ACTION ITEM: Copy each entry below exactly. No images.

SOURCE INFORMATION:
..........
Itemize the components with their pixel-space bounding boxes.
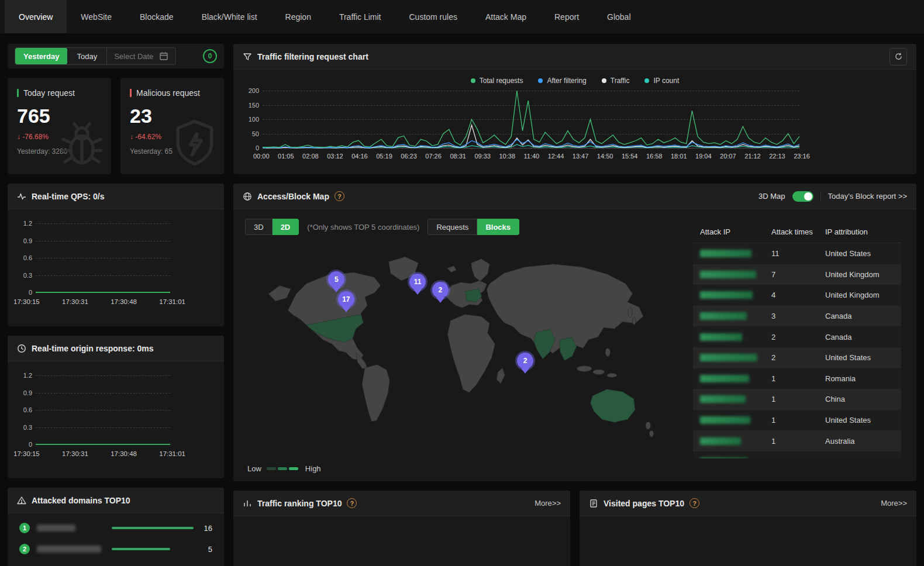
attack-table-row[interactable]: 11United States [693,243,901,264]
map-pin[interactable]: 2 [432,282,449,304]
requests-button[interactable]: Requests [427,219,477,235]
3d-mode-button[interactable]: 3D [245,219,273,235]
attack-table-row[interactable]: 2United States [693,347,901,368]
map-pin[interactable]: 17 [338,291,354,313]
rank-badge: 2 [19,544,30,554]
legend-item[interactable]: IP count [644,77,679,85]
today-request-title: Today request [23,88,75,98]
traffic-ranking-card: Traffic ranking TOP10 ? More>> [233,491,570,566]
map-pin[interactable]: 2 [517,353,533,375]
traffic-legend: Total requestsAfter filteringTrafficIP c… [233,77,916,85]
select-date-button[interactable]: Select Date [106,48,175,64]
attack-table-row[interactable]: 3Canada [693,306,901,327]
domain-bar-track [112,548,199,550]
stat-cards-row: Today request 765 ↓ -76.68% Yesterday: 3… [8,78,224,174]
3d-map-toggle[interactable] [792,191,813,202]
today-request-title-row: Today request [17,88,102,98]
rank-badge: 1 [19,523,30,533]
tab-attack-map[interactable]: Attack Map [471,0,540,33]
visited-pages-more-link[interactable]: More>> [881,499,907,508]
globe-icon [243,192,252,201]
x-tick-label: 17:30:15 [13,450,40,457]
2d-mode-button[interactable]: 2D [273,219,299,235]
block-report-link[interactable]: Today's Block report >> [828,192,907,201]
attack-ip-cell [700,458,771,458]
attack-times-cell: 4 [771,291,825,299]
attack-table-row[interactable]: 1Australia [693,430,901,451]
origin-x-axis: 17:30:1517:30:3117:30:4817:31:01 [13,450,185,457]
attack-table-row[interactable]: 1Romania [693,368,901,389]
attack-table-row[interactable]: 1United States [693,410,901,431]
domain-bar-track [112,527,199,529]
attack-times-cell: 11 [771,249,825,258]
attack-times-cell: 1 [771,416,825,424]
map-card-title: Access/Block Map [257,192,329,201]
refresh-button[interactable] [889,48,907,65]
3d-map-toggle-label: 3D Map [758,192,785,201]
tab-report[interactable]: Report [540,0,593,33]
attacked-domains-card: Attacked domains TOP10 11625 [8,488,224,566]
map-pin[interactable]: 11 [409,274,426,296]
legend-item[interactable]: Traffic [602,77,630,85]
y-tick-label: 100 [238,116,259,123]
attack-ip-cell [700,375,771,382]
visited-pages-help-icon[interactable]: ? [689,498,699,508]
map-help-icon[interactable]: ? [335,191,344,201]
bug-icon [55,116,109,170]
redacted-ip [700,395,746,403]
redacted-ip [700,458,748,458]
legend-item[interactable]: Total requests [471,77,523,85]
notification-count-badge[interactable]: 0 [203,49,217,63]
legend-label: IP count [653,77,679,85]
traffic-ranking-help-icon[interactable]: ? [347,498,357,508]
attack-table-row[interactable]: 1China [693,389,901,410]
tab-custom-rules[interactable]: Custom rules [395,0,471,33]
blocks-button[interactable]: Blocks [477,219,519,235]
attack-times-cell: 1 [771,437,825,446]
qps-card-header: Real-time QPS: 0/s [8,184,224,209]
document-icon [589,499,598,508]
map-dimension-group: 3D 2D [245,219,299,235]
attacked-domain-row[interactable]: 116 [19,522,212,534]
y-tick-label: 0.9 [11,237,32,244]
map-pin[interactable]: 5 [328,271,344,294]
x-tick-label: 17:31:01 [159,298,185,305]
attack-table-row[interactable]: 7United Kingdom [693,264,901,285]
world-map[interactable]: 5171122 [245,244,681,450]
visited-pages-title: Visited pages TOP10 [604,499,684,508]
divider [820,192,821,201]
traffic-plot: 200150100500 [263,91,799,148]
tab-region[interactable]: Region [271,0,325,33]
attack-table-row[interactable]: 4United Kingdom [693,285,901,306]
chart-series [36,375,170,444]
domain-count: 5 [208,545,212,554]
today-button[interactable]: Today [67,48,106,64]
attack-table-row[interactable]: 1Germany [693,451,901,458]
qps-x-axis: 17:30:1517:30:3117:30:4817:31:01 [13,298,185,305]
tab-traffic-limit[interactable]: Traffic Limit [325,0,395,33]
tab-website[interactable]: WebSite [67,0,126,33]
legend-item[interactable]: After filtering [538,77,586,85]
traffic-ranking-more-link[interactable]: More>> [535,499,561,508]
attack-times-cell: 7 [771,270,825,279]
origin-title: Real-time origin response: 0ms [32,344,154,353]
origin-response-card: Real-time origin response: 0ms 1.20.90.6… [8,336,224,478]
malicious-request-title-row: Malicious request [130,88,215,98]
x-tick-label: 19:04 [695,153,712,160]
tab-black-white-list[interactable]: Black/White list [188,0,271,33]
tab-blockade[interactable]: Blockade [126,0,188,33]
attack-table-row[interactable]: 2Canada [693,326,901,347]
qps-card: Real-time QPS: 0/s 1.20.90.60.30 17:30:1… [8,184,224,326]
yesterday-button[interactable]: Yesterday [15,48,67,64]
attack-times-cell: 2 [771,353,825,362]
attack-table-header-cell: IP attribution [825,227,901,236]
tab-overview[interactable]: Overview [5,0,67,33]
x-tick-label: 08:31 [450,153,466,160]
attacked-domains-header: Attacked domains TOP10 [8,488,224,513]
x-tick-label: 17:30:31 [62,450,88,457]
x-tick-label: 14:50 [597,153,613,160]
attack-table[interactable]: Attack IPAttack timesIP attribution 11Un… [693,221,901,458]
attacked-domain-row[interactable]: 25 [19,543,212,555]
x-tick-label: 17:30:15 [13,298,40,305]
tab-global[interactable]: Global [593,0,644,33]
..........
EXPECTED ANSWER:
Itemize the components with their pixel-space bounding boxes.
attack-table-row[interactable]: 11United States [693,243,901,264]
map-pin[interactable]: 2 [432,282,449,304]
requests-button[interactable]: Requests [427,219,477,235]
3d-mode-button[interactable]: 3D [245,219,273,235]
attack-table-row[interactable]: 2United States [693,347,901,368]
map-pin[interactable]: 17 [338,291,354,313]
rank-badge: 2 [19,544,30,554]
legend-item[interactable]: IP count [644,77,679,85]
today-request-title: Today request [23,88,75,98]
traffic-ranking-card: Traffic ranking TOP10 ? More>> [233,491,570,566]
map-pin[interactable]: 2 [517,353,533,375]
traffic-legend: Total requestsAfter filteringTrafficIP c… [233,77,916,85]
select-date-button[interactable]: Select Date [106,48,175,64]
attack-table-row[interactable]: 3Canada [693,306,901,327]
domain-bar-track [112,548,199,550]
stat-cards-row: Today request 765 ↓ -76.68% Yesterday: 3… [8,78,224,174]
3d-map-toggle[interactable] [792,191,813,202]
today-request-title-row: Today request [17,88,102,98]
rank-badge: 1 [19,523,30,533]
tab-attack-map[interactable]: Attack Map [471,0,540,33]
visited-pages-more-link[interactable]: More>> [881,499,907,508]
globe-icon [243,192,252,201]
x-tick-label: 17:30:15 [13,450,40,457]
2d-mode-button[interactable]: 2D [273,219,299,235]
block-report-link[interactable]: Today's Block report >> [828,192,907,201]
attack-ip-cell [700,458,771,458]
attack-times-cell: 4 [771,291,825,299]
attack-table-row[interactable]: 1Australia [693,430,901,451]
origin-x-axis: 17:30:1517:30:3117:30:4817:31:01 [13,450,185,457]
attack-table-row[interactable]: 1Romania [693,368,901,389]
attack-table-row[interactable]: 1United States [693,410,901,431]
domain-bar-track [112,527,199,529]
attack-times-cell: 11 [771,249,825,258]
attack-times-cell: 1 [771,416,825,424]
map-card-title: Access/Block Map [257,192,329,201]
refresh-button[interactable] [889,48,907,65]
3d-map-toggle-label: 3D Map [758,192,785,201]
tab-report[interactable]: Report [540,0,593,33]
attacked-domains-card: Attacked domains TOP10 11625 [8,488,224,566]
map-pin[interactable]: 11 [409,274,426,296]
legend-item[interactable]: Traffic [602,77,630,85]
y-tick-label: 100 [238,116,259,123]
attack-ip-cell [700,375,771,382]
visited-pages-help-icon[interactable]: ? [689,498,699,508]
map-help-icon[interactable]: ? [335,191,344,201]
bug-icon [55,116,109,170]
redacted-ip [700,395,746,403]
redacted-ip [700,458,748,458]
legend-item[interactable]: Total requests [471,77,523,85]
notification-count-badge[interactable]: 0 [203,49,217,63]
legend-label: IP count [653,77,679,85]
traffic-ranking-help-icon[interactable]: ? [347,498,357,508]
attack-table-row[interactable]: 1China [693,389,901,410]
tab-custom-rules[interactable]: Custom rules [395,0,471,33]
blocks-button[interactable]: Blocks [477,219,519,235]
attack-times-cell: 1 [771,437,825,446]
qps-card-header: Real-time QPS: 0/s [8,184,224,209]
document-icon [589,499,598,508]
map-dimension-group: 3D 2D [245,219,299,235]
attacked-domain-row[interactable]: 116 [19,522,212,534]
y-tick-label: 0.9 [11,237,32,244]
map-pin[interactable]: 5 [328,271,344,294]
x-tick-label: 17:31:01 [159,298,185,305]
attack-table-row[interactable]: 7United Kingdom [693,264,901,285]
world-map[interactable]: 5171122 [245,244,681,450]
visited-pages-title: Visited pages TOP10 [604,499,684,508]
divider [820,192,821,201]
traffic-plot: 200150100500 [263,91,799,148]
tab-region[interactable]: Region [271,0,325,33]
attack-table-row[interactable]: 4United Kingdom [693,285,901,306]
chart-series [36,375,170,444]
domain-count: 5 [208,545,212,554]
today-button[interactable]: Today [67,48,106,64]
attack-table-row[interactable]: 1Germany [693,451,901,458]
qps-x-axis: 17:30:1517:30:3117:30:4817:31:01 [13,298,185,305]
tab-traffic-limit[interactable]: Traffic Limit [325,0,395,33]
tab-website[interactable]: WebSite [67,0,126,33]
legend-item[interactable]: After filtering [538,77,586,85]
traffic-ranking-more-link[interactable]: More>> [535,499,561,508]
attack-times-cell: 7 [771,270,825,279]
origin-title: Real-time origin response: 0ms [32,344,154,353]
origin-response-card: Real-time origin response: 0ms 1.20.90.6… [8,336,224,478]
malicious-request-title-row: Malicious request [130,88,215,98]
x-tick-label: 19:04 [695,153,712,160]
tab-black-white-list[interactable]: Black/White list [188,0,271,33]
tab-blockade[interactable]: Blockade [126,0,188,33]
attack-table-row[interactable]: 2Canada [693,326,901,347]
qps-card: Real-time QPS: 0/s 1.20.90.60.30 17:30:1… [8,184,224,326]
yesterday-button[interactable]: Yesterday [15,48,67,64]
attack-times-cell: 2 [771,353,825,362]
attack-table-header-cell: IP attribution [825,227,901,236]
tab-overview[interactable]: Overview [5,0,67,33]
x-tick-label: 08:31 [450,153,466,160]
attacked-domains-header: Attacked domains TOP10 [8,488,224,513]
x-tick-label: 17:30:31 [62,450,88,457]
x-tick-label: 14:50 [597,153,613,160]
attack-table[interactable]: Attack IPAttack timesIP attribution 11Un… [693,221,901,458]
attacked-domain-row[interactable]: 25 [19,543,212,555]
x-tick-label: 17:30:15 [13,298,40,305]
tab-global[interactable]: Global [593,0,644,33]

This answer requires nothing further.